Telegraph letters 18 May
People calling their GP now have difficulty getting as far as the waiting room. Empty surgeries
1
- SIR - I would really appreciate your newspaper continuing a campaign for face-to-face consultations with our doctors.
- My husband and I are in our 80s and it is really quite frightening when you are feeling unwell and you can't get through to anyone in the surgery.
- We have been 30-something in the queue when we have rung at precisely 8 am, when the lines open. Then, when you do get through, there are no appointments left.
- We are supposed to have a named doctor, as we are over 75, but I have never met my doctor to my knowledge. We don't feel anyone at the surgery is really caring for us.
Gill Allen
Wokingham, Berkshire
2
- SIR - J Meirion Thomas (Comment, May 15) is right to suggest that general practice is broken, even when functioning outside Covid restrictions.
- When, for example, did a three-week wait to see a GP become the norm? And when did it become necessary to return a week later for any required blood tests? And why should one then wait expectantly for a result that is never transmitted to the patient because the doctor has marked it as needing "No Further Action"?
- When I worked in Eastern Europe, more than 20 years ago, polyclinics were well established as one-stop shops for patient needs. Following a GP consultation all necessary investigations, including X-rays, were carried out without delay.

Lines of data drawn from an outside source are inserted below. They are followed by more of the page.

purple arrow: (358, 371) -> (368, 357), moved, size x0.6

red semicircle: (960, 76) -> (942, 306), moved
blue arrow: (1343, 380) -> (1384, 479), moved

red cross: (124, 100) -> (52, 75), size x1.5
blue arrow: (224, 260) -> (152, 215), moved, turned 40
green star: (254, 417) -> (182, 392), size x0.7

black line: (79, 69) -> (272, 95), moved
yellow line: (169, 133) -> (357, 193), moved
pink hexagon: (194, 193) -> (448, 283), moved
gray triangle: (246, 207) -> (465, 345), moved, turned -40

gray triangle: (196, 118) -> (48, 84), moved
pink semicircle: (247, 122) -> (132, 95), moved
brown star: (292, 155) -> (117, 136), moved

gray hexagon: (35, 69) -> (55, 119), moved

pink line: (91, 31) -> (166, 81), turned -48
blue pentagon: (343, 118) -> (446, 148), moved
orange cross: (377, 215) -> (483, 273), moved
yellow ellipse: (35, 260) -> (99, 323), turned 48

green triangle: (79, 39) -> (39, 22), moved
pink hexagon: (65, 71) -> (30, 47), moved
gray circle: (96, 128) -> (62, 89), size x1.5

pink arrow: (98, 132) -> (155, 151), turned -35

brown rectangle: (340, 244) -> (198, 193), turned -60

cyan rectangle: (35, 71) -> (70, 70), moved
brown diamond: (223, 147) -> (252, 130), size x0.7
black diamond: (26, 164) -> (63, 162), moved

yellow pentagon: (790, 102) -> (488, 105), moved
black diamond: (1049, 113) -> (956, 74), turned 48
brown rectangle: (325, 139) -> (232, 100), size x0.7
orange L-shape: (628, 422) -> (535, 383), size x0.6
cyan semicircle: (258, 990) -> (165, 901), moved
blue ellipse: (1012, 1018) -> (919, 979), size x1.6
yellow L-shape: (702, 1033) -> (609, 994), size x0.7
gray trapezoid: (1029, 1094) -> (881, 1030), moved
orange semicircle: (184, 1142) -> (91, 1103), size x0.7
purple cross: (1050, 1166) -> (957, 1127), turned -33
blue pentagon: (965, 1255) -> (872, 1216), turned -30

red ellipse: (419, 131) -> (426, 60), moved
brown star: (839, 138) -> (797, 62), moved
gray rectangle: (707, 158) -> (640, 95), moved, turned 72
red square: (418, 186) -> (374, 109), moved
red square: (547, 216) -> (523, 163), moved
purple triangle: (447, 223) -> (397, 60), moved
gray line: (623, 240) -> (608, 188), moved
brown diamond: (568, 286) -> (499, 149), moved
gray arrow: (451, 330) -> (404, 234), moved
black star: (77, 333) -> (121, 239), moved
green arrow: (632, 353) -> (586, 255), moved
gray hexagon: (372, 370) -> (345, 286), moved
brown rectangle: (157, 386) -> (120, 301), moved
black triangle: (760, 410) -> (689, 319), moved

- In comparison, British general practice seems archaic.
Dr A C E Stacey MRCGP
Rustington, West Sussex
3
- SIR - J Meirion Thomas's call for general practice to return to face-to-face appointments by default is not consistent with his recognition of the workforce crisis, brought about by a decade and a half of systematic disinvestment.
- We were instructed by NHS England to move our default access channel to telephone and video consultations at the start of the pandemic, to control and prevent infection. However, this system of "total triage" can have an important role in ensuring that patients receive the most appropriate care at the most appropriate time.
- Last week, I took a telephone call from a lady who was concerned that a skin blemish might be cancerous. An hour later she was sitting in front of me, and an hour after that she received a phone call from the local hospital in response to my urgent referral for her skin cancer.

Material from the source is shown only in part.